Hakaret Suçunda Cezayı Azaltan ya da Kaldıran Sebepler
Ağırlaştırıcı nedenlerin yanında hakaret suçuna ilişkin bazı hafifletici nedenler de Kanun kapsamında düzenlenmiştir.
Bu hafifletici sebeplerden ilki isnadın ispatı başlığı altında Kanun’un 127. Maddesi ile düzenlenmiştir. İsnat edilen ve suç oluşturan fiil ispat edildiği takdirde kişiye ceza verilmez.
Kanun’un 128. Maddesi ise iddia ve savunma dokunulmazlığı başlığı altında cezayı kaldıran bir sebep düzenlemiştir.
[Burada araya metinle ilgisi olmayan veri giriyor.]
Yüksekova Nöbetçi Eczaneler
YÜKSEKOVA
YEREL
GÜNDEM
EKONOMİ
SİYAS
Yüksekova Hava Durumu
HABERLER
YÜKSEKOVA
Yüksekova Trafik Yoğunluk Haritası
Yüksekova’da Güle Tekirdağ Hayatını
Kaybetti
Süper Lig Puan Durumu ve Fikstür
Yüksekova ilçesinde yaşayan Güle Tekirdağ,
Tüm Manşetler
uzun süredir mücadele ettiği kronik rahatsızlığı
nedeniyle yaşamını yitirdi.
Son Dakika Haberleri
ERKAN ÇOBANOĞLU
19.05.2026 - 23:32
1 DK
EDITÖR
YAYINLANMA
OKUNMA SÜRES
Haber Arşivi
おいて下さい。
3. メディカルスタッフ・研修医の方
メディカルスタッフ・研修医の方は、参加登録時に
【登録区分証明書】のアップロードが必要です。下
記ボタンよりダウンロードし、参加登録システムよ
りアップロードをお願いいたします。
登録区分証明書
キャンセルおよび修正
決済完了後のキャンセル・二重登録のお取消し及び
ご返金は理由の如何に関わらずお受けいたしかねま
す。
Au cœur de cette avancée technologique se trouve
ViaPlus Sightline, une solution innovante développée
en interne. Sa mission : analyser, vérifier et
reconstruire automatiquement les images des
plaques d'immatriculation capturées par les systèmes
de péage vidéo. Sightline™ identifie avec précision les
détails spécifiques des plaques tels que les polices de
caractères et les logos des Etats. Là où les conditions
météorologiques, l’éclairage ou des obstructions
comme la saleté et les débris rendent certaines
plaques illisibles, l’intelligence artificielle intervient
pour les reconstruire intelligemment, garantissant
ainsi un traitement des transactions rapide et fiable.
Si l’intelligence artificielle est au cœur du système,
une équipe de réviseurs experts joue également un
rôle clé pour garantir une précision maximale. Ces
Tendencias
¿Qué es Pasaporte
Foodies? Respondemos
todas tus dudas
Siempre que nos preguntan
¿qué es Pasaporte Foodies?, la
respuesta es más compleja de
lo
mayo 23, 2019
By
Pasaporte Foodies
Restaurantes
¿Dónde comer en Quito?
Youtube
Hükme göre “Yargı mercileri veya idari makamlar nezdinde yapılan yazılı veya sözlü başvuru, iddia ve savunmalar kapsamında, kişilerle ilgili olarak somut isnatlarda ya da olumsuz değerlendirmelerde bulunulması halinde, ceza verilmez. Ancak, bunun için isnat ve değerlendirmelerin, gerçek ve somut vakıalara dayanması ve uyuşmazlıkla bağlantılı olması gerekir.”
Cezayı azaltan sebepler ise 129. Madde kapsamında ele alınmıştır. Hakaret suçunun (i) haksız bir fiile tepki olarak, (ii) kasten yaralama suçuna tepki olarak, (iii) karşılıklı olarak işlenmesi halinde taraflardan her ikisi veya biri hakkında verilecek ceza üçte birine kadar indirilebileceği gibi ceza vermekten vazgeçilmesi de mümkündür.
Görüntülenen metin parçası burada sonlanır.